How to set realistic benchmarks for puppies to learn house rules?

How to set realistic benchmarks for puppies to learn house rules?

When raising a kid, we give him all the time in the world to learn basic things like talking, walking, etc. But when we get a puppy or a dog, we want him to learn the rules of the house in a week at the most. 

A kid has been with us since he/she was born. A puppy, on the other hand, has been with a mother dog, sibling dogs, or foster care and has definitely learned from them. Moreover, adjusting to a new environment and people takes time, even for a human. 

So, when you get a puppy and you begin to train him, just put in the work, and keep realistic benchmarks. Here are some of those benchmarks:

1. Potty training will take four to six months

Yes, it takes around four to six months to completely potty train a puppy. For some smaller breeds, it may take up to a year because they have a small bladder. Keep training them regardless of everything. And if at any point, they have an accident, train them again or get them checked by a vet.

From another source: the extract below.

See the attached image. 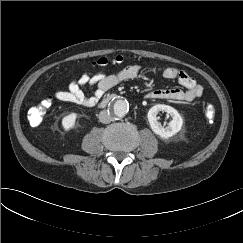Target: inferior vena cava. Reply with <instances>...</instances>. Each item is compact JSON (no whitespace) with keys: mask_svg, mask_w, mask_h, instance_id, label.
I'll use <instances>...</instances> for the list:
<instances>
[{"mask_svg":"<svg viewBox=\"0 0 243 243\" xmlns=\"http://www.w3.org/2000/svg\"><path fill=\"white\" fill-rule=\"evenodd\" d=\"M98 118H99L100 122H102L104 124H108L113 120L111 114L106 110L101 111L99 113Z\"/></svg>","mask_w":243,"mask_h":243,"instance_id":"obj_1","label":"inferior vena cava"}]
</instances>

2. They are biting because they are not told it’s wrong

Let’s look at the teething process first. Its three phases are: 1) When the teeth are coming, 2) when the milk/deciduous teeth are falling, and 3) when the permanent teeth are coming. And it is natural for a dog to bite in these stages.

To address this, firstly, get them chew toys. Secondly, redirect them even when they are biting what is allowed. This way, you’ll prevent the habit from forming.

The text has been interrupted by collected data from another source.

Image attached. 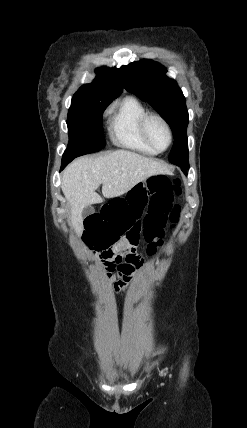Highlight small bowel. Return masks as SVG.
Wrapping results in <instances>:
<instances>
[{
  "instance_id": "c3829d8e",
  "label": "small bowel",
  "mask_w": 247,
  "mask_h": 428,
  "mask_svg": "<svg viewBox=\"0 0 247 428\" xmlns=\"http://www.w3.org/2000/svg\"><path fill=\"white\" fill-rule=\"evenodd\" d=\"M132 247L133 246L126 239L121 240L115 246V255L120 258L119 265L115 268L119 272L120 279L114 284V292L118 297H122L129 289L131 281L135 275V269L141 267H136L132 261H129L126 258L123 260V255H127Z\"/></svg>"
}]
</instances>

3. Time to leash train will vary depending on many factors

It is easier to leash-train a puppy than an adult dog. However, how soon they learn it will depend on how they are being taught, what routine they are following, and how much practice they are getting. 

Psst. You can set up the reminders for training your dog on the Sploot app, and maintain a routine that will help in training them better.

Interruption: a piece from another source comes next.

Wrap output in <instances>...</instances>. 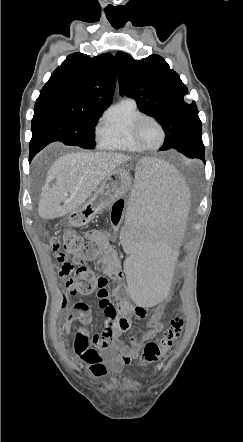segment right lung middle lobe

Here are some tips that will help you in training and raising your dog better, and at the same time achieve the benchmarks too:

  • Tell your dog what you want him to do. Infact, show them too.
  • Keep your dog calm by establishing a routine and structure.
  • Identify five things that your dog likes to do. And make sure you do them.
  • Every family member should have individual bonding time with the dog. Allocate the time and activity for each.